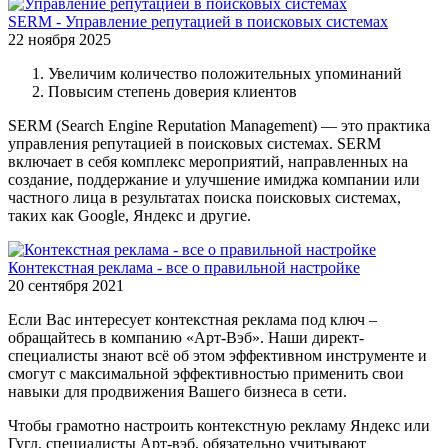
SERM - Управление репутацией в поисковых системах
22 ноября 2025
Увеличим количество положительных упоминаний
Повысим степень доверия клиентов
SERM (Search Engine Reputation Management) — это практика
управления репутацией в поисковых системах. SERM
включает в себя комплекс мероприятий, направленных на
создание, поддержание и улучшение имиджа компании или
частного лица в результатах поиска поисковых системах,
таких как Google, Яндекс и другие.
Контекстная реклама - все о правильной настройке
20 сентября 2021
Если Вас интересует контекстная реклама под ключ –
обращайтесь в компанию «Арт-Вэб». Наши директ-
специалисты знают всё об этом эффективном инструменте и
смогут с максимальной эффективностью применить свои
навыки для продвижения Вашего бизнеса в сети.
Чтобы грамотно настроить контекстную рекламу Яндекс или
Гугл, специалисты Арт-вэб, обязательно учитывают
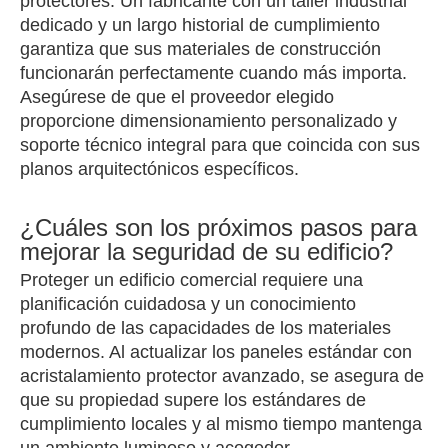
protectores. Un fabricante con un taller industrial
dedicado y un largo historial de cumplimiento
garantiza que sus materiales de construcción
funcionarán perfectamente cuando más importa.
Asegúrese de que el proveedor elegido
proporcione dimensionamiento personalizado y
soporte técnico integral para que coincida con sus
planos arquitectónicos específicos.
¿Cuáles son los próximos pasos para
mejorar la seguridad de su edificio?
Proteger un edificio comercial requiere una
planificación cuidadosa y un conocimiento
profundo de las capacidades de los materiales
modernos. Al actualizar los paneles estándar con
acristalamiento protector avanzado, se asegura de
que su propiedad supere los estándares de
cumplimiento locales y al mismo tiempo mantenga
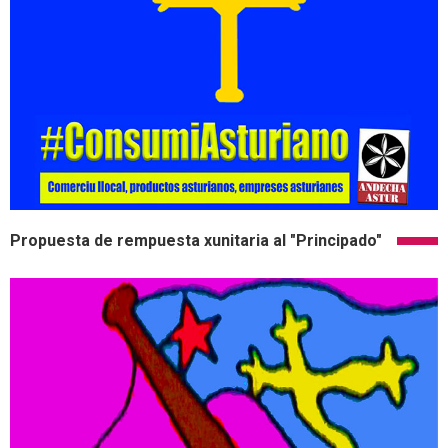
Propuesta de rempuesta xunitaria al "Principado"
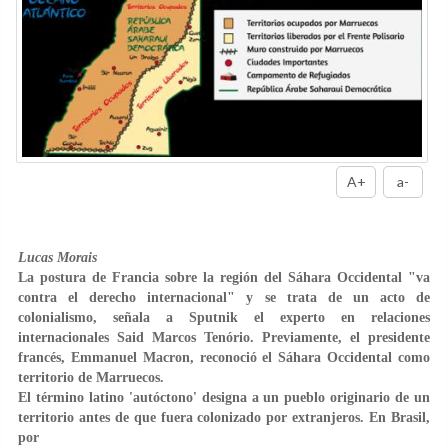
A+
a-
Lucas Morais
La postura de Francia sobre la región del Sáhara Occidental "va
contra el derecho internacional" y se trata de un acto de
colonialismo, señala a Sputnik el experto en relaciones
internacionales Said Marcos Tenório. Previamente, el presidente
francés, Emmanuel Macron, reconoció el Sáhara Occidental como
territorio de Marruecos.
El término latino 'autóctono' designa a un pueblo originario de un
territorio antes de que fuera colonizado por extranjeros. En Brasil,
por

-------------------------

Aim of the task » Only the lines from where the data begins to the line with "garantiza que sus materiales de construcción", both of them included, should be reproduced word for word; no pictures.

Answer below »
SERM - Управление репутацией в поисковых системах
22 ноября 2025
Увеличим количество положительных упоминаний
Повысим степень доверия клиентов
SERM (Search Engine Reputation Management) — это практика
управления репутацией в поисковых системах. SERM
включает в себя комплекс мероприятий, направленных на
создание, поддержание и улучшение имиджа компании или
частного лица в результатах поиска поисковых системах,
таких как Google, Яндекс и другие.
Контекстная реклама - все о правильной настройке
20 сентября 2021
Если Вас интересует контекстная реклама под ключ –
обращайтесь в компанию «Арт-Вэб». Наши директ-
специалисты знают всё об этом эффективном инструменте и
смогут с максимальной эффективностью применить свои
навыки для продвижения Вашего бизнеса в сети.
Чтобы грамотно настроить контекстную рекламу Яндекс или
Гугл, специалисты Арт-вэб, обязательно учитывают
protectores. Un fabricante con un taller industrial
dedicado y un largo historial de cumplimiento
garantiza que sus materiales de construcción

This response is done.